Activity >>
Please repeat the records below exactly, but only from the line that contains "ムレスな取り込みを実現" onward, ending with the last line.

Collected data:
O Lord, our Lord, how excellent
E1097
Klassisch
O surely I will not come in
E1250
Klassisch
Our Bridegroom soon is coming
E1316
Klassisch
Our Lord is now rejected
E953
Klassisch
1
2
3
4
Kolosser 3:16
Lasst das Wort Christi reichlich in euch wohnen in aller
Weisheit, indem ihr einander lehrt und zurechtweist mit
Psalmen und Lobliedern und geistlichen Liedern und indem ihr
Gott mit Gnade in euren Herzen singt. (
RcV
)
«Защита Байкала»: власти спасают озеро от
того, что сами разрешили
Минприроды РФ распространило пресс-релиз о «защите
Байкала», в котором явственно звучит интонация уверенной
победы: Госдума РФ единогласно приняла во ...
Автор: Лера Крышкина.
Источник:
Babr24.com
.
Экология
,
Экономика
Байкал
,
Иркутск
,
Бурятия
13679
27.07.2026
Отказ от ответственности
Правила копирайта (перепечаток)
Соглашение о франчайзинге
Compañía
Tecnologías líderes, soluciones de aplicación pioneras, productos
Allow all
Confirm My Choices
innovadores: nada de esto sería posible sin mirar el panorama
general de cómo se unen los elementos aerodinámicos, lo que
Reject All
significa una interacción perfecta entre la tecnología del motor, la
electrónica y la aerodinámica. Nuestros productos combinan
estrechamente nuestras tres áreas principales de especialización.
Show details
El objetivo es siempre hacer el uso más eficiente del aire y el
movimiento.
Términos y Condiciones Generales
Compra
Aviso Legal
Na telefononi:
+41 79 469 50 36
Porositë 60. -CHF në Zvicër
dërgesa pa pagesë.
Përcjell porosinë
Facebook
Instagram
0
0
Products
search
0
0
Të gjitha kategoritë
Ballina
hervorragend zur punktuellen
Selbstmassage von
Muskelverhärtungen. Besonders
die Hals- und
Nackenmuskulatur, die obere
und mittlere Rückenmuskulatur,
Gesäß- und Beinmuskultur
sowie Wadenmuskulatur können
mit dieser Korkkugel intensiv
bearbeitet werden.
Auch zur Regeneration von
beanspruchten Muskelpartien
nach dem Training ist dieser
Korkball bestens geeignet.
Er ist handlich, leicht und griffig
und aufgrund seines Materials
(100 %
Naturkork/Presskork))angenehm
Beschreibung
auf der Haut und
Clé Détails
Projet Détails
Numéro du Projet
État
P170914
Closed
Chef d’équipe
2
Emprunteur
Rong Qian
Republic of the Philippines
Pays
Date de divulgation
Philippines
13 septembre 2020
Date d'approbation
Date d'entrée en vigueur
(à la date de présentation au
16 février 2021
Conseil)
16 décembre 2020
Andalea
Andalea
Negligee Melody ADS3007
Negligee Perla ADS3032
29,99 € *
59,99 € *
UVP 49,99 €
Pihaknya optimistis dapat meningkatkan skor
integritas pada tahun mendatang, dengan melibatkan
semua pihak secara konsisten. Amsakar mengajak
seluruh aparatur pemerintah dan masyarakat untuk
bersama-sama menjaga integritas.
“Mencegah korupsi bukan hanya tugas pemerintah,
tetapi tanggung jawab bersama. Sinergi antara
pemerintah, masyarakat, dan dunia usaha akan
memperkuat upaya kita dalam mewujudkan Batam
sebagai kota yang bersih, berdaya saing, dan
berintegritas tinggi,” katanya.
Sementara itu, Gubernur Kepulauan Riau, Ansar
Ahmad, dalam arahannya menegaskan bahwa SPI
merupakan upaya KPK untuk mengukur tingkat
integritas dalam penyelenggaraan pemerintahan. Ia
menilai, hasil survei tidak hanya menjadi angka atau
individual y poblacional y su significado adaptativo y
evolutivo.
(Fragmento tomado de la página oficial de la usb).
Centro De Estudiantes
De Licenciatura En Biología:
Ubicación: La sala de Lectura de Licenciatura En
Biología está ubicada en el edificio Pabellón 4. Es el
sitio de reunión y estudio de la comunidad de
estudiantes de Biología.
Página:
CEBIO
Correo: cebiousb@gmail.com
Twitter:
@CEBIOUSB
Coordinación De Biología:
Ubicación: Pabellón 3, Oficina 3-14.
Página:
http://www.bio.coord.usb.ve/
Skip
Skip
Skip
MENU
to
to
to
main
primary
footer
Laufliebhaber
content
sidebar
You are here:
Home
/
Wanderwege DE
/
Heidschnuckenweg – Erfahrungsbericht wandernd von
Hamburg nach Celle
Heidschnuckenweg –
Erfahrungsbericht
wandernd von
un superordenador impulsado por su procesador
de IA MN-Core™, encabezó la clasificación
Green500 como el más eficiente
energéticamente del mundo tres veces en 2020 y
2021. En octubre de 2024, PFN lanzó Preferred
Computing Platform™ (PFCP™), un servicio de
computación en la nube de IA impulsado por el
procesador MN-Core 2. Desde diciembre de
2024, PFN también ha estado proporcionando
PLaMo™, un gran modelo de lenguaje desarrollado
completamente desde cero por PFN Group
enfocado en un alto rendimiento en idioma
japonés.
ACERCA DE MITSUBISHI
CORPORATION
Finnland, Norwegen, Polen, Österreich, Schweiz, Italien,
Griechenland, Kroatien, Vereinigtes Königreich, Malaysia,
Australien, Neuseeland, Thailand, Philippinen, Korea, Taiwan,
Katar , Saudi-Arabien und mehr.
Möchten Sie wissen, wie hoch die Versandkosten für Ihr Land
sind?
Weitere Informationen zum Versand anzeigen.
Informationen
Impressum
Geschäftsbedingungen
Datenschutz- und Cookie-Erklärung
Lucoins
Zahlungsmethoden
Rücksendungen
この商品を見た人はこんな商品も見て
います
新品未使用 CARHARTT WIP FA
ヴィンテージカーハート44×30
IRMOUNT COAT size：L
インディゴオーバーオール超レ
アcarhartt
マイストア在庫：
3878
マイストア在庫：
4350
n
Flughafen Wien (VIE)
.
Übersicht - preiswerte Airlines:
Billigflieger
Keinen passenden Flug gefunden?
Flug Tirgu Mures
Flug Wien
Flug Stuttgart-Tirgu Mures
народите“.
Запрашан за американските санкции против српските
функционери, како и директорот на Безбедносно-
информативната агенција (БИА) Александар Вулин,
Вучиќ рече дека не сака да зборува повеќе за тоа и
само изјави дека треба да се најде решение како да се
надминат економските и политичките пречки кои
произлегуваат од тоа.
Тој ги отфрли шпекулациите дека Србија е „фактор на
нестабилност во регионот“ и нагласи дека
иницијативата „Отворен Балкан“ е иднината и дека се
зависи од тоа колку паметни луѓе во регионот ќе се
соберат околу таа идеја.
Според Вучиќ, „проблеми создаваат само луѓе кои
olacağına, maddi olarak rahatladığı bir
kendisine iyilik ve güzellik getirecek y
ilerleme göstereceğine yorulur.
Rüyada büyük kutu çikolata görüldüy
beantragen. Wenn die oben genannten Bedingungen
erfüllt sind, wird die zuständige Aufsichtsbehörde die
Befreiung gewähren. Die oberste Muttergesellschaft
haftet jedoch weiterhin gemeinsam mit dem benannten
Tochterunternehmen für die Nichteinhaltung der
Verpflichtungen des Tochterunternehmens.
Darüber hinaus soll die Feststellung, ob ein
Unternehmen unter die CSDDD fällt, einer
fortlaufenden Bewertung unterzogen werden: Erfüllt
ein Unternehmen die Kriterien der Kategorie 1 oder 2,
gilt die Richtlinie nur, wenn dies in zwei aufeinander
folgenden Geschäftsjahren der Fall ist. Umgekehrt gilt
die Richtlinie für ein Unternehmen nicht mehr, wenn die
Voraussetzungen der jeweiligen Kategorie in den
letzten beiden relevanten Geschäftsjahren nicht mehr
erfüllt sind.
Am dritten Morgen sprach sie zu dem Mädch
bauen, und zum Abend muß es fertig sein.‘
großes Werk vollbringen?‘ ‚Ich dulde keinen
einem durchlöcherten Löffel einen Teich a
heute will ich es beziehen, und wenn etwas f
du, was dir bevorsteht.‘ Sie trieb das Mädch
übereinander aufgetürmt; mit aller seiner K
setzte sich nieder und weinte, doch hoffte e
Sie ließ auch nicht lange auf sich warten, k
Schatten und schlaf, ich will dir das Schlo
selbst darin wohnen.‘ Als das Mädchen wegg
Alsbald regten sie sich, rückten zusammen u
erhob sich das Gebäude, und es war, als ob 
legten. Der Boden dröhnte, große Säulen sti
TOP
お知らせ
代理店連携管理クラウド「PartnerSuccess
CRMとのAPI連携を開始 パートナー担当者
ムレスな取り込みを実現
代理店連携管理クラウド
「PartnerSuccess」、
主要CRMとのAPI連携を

Solved exercise >>
ムレスな取り込みを実現
代理店連携管理クラウド
「PartnerSuccess」、
主要CRMとのAPI連携を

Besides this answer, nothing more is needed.